Then I met my amazing better half  of almost 38 years who when not counting beans  for a living loves to bake and would love to bake more often but is now stuck with an old gimp ex soldier to take care of so her time is limited to spend time researching how to make great pie dough, artisan bread, cheese scones and really good biscotti etc which are her future challenges hopefully but she tries often late at night bless her ,as she runs a bake sale at work for charity too I know Super Women she is And I ignorantly thought I was the tough one hey

Sorry for going off track here but to all who helped I really appreciate your help and input. I will contact one of the suppliers you linked and see what deals can be made tomorrow

Cheers All

Jumper


----------



## summer57 (Sep 21, 2010)

Hi Jumper,

You're in Beautiful Brentwood Bay! A little bit of heaven! If your better half is interested in artisan bread, maybe drive up to True Grain bakery in Cowichan Bay one day this summer. They grind their own flour on site. There's nothing like freshly-ground flour - I've used their Red Fife whole wheat flour, so much better than supermarket flours.
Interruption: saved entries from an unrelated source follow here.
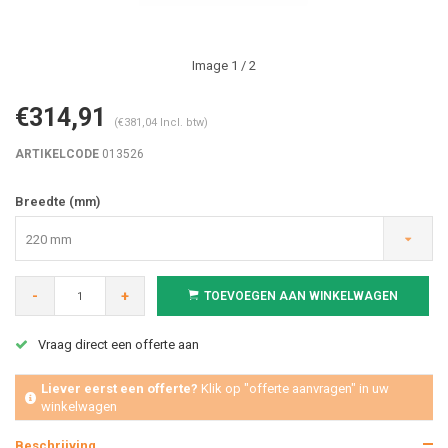
Image
1
/ 2
€314,91
(€381,04 Incl. btw)
ARTIKELCODE
013526
Breedte (mm)
220 mm
-
+
TOEVOEGEN AAN WINKELWAGEN
Vraag direct een offerte aan
Liever eerst een offerte?
Klik op "offerte aanvragen" in uw
winkelwagen
Beschrijving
And Luc - great detective work!


----------



## jumper (Jan 15, 2012)

Hiya Summer, many thanks for the update and suggestion  We are heading up there sometime soon a little birdie told me, so will take a look so we know where it is for summer crops etc 

The Queen loves to bake artisan breads so I have bought her a few (good) books to work from and some work well and others during tax time perhaps a little less than perfect  I would love to get her proper lessons but perhaps in a couple of years when retirement arrives if the goalposts stay still long enough to make it happen heylol

Reconnecting to the great folk on this list and me supplying her with bits and pieces of info from folks who work in the field have been really useful as have been the few recipes I have been supplied over the last couple of years.  Being creative during tax season is hard but its nearly over again so if anyone has fail safe baking recipes to share as noted in an earlier message in this post I will gladly accept so the Queen can reign supreme heylol

Cheers Jumper


----------